We believe we can then start to take out to other places. I am taking going over with some of the team. We're gonna go on a Fairfax sponsored trip to India early in the New Year. And that is very specifically, you know, trying to understand jurisdiction and also at least get a first look at what kinds of opportunities might exist there. So yeah, broadly speaking, I think this is an international opportunity.
Renewable energy is not a US phenomenon, it's truly global. And so we're looking that far out, but we want to get it that the offering very right in the most sophisticated market that exists for financing these things. We'll start there and then we'll worry about the next steps.
Great. Thanks, guys. Thanks for taking my call and great to see the additional color in the shareholders letter today.
Thank you.
Your next question comes from the line of Jackson Wortman from Laurentian Bank. Your line is open.
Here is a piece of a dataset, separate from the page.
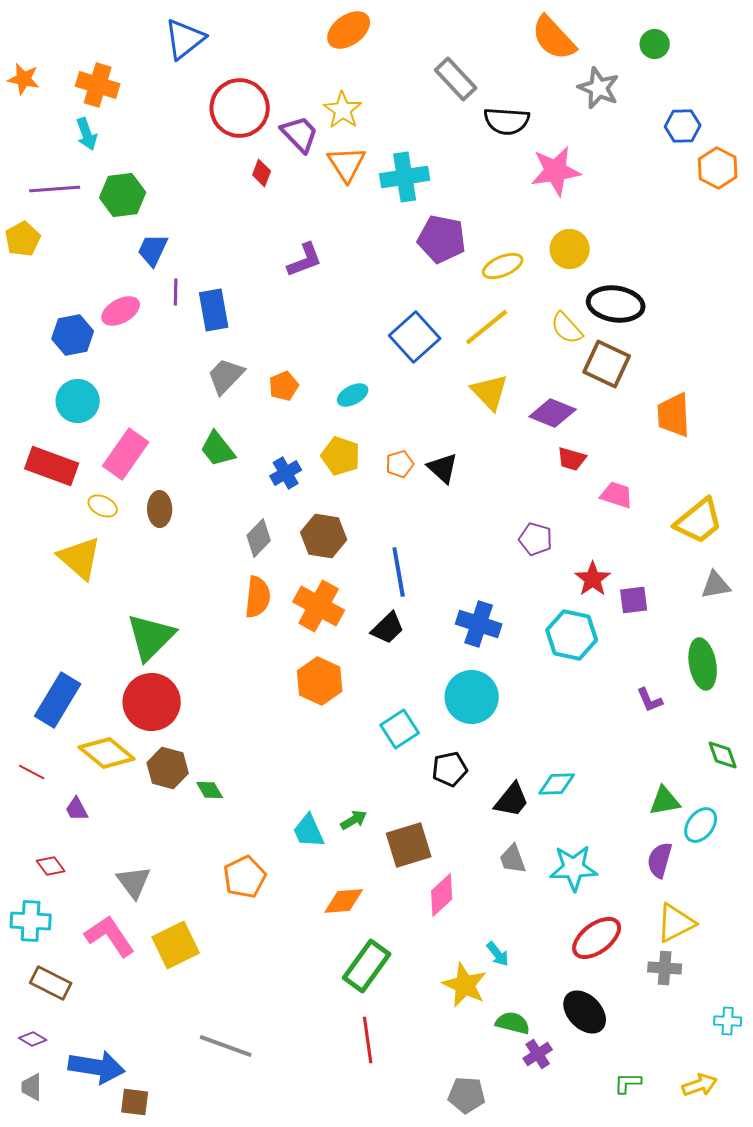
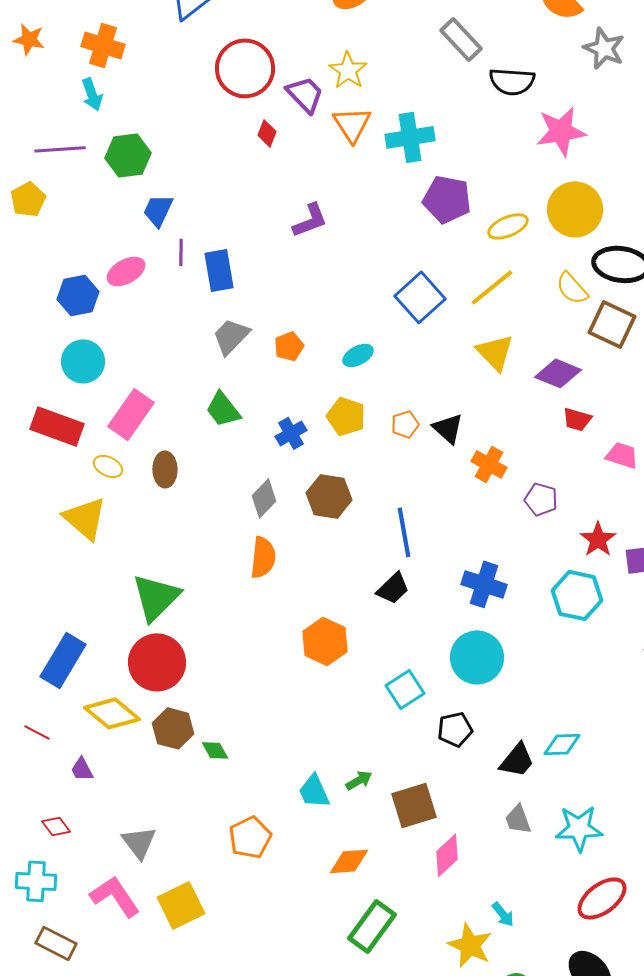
yellow circle: (570, 249) -> (575, 209), size x1.4
orange cross: (319, 606) -> (489, 464), moved, size x0.7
Hi, good morning guys. Good quarter. Could you just speak to or guide towards what you think a thermal coal profile might look like over the next ten years? I know that Cardinal River has got one more year, guess 2020, but what do the rest of the mines look like? Do they trend lower over time or we expect them to kind of sustain the production levels we've seen in past?
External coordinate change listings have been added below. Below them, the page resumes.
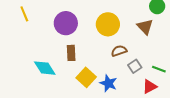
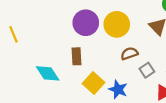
yellow line: (24, 14) -> (14, 34), moved
purple circle: (66, 23) -> (86, 23), moved

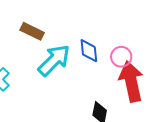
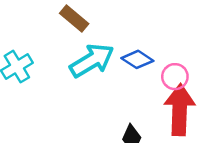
blue diamond: (89, 51) -> (137, 59), turned -65

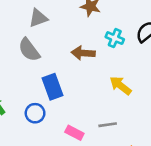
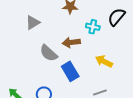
gray semicircle: (29, 50) -> (49, 53), moved
blue rectangle: (53, 87) -> (70, 71), moved

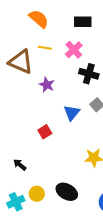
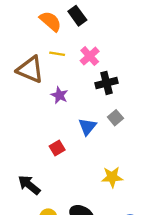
black rectangle: (83, 22) -> (77, 16), moved, turned 54
black cross: (89, 74) -> (106, 83), turned -30
black arrow: (20, 165) -> (29, 185), size x1.5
I'm just trying to get a better sense of how this kind of tails out.
Yeah, there are when we bought those originally, there was a schedule for their closure. It was a regulatory based schedule that was really a look outwards from the original commissioning date. So with the exception of Genesee, all of the other coal royalties were scheduled to wind down through this decade. Do you have the numbers on top of your head, Ben, on which years the actual other non Genesee royalties close at? Yeah.
Genesee obviously is the 2030 now. Sheerness based on the current mine plan that we have was 2025. And there was upside, we were not making any assumptions because one of the power plants could technically stay running till 02/1930. Paint Earth tapers off is fairly small and Highvale is a very, you know, we're a very small piece of a very large operation, so it's difficult to tell on that one. But it's it's relatively small.
I don't if that helps, Jack.
Helps in terms of the timeline. Just want to get a sense. Do you think those production levels as they have been will be sustainable to the end of the mine life or do they kind of taper down?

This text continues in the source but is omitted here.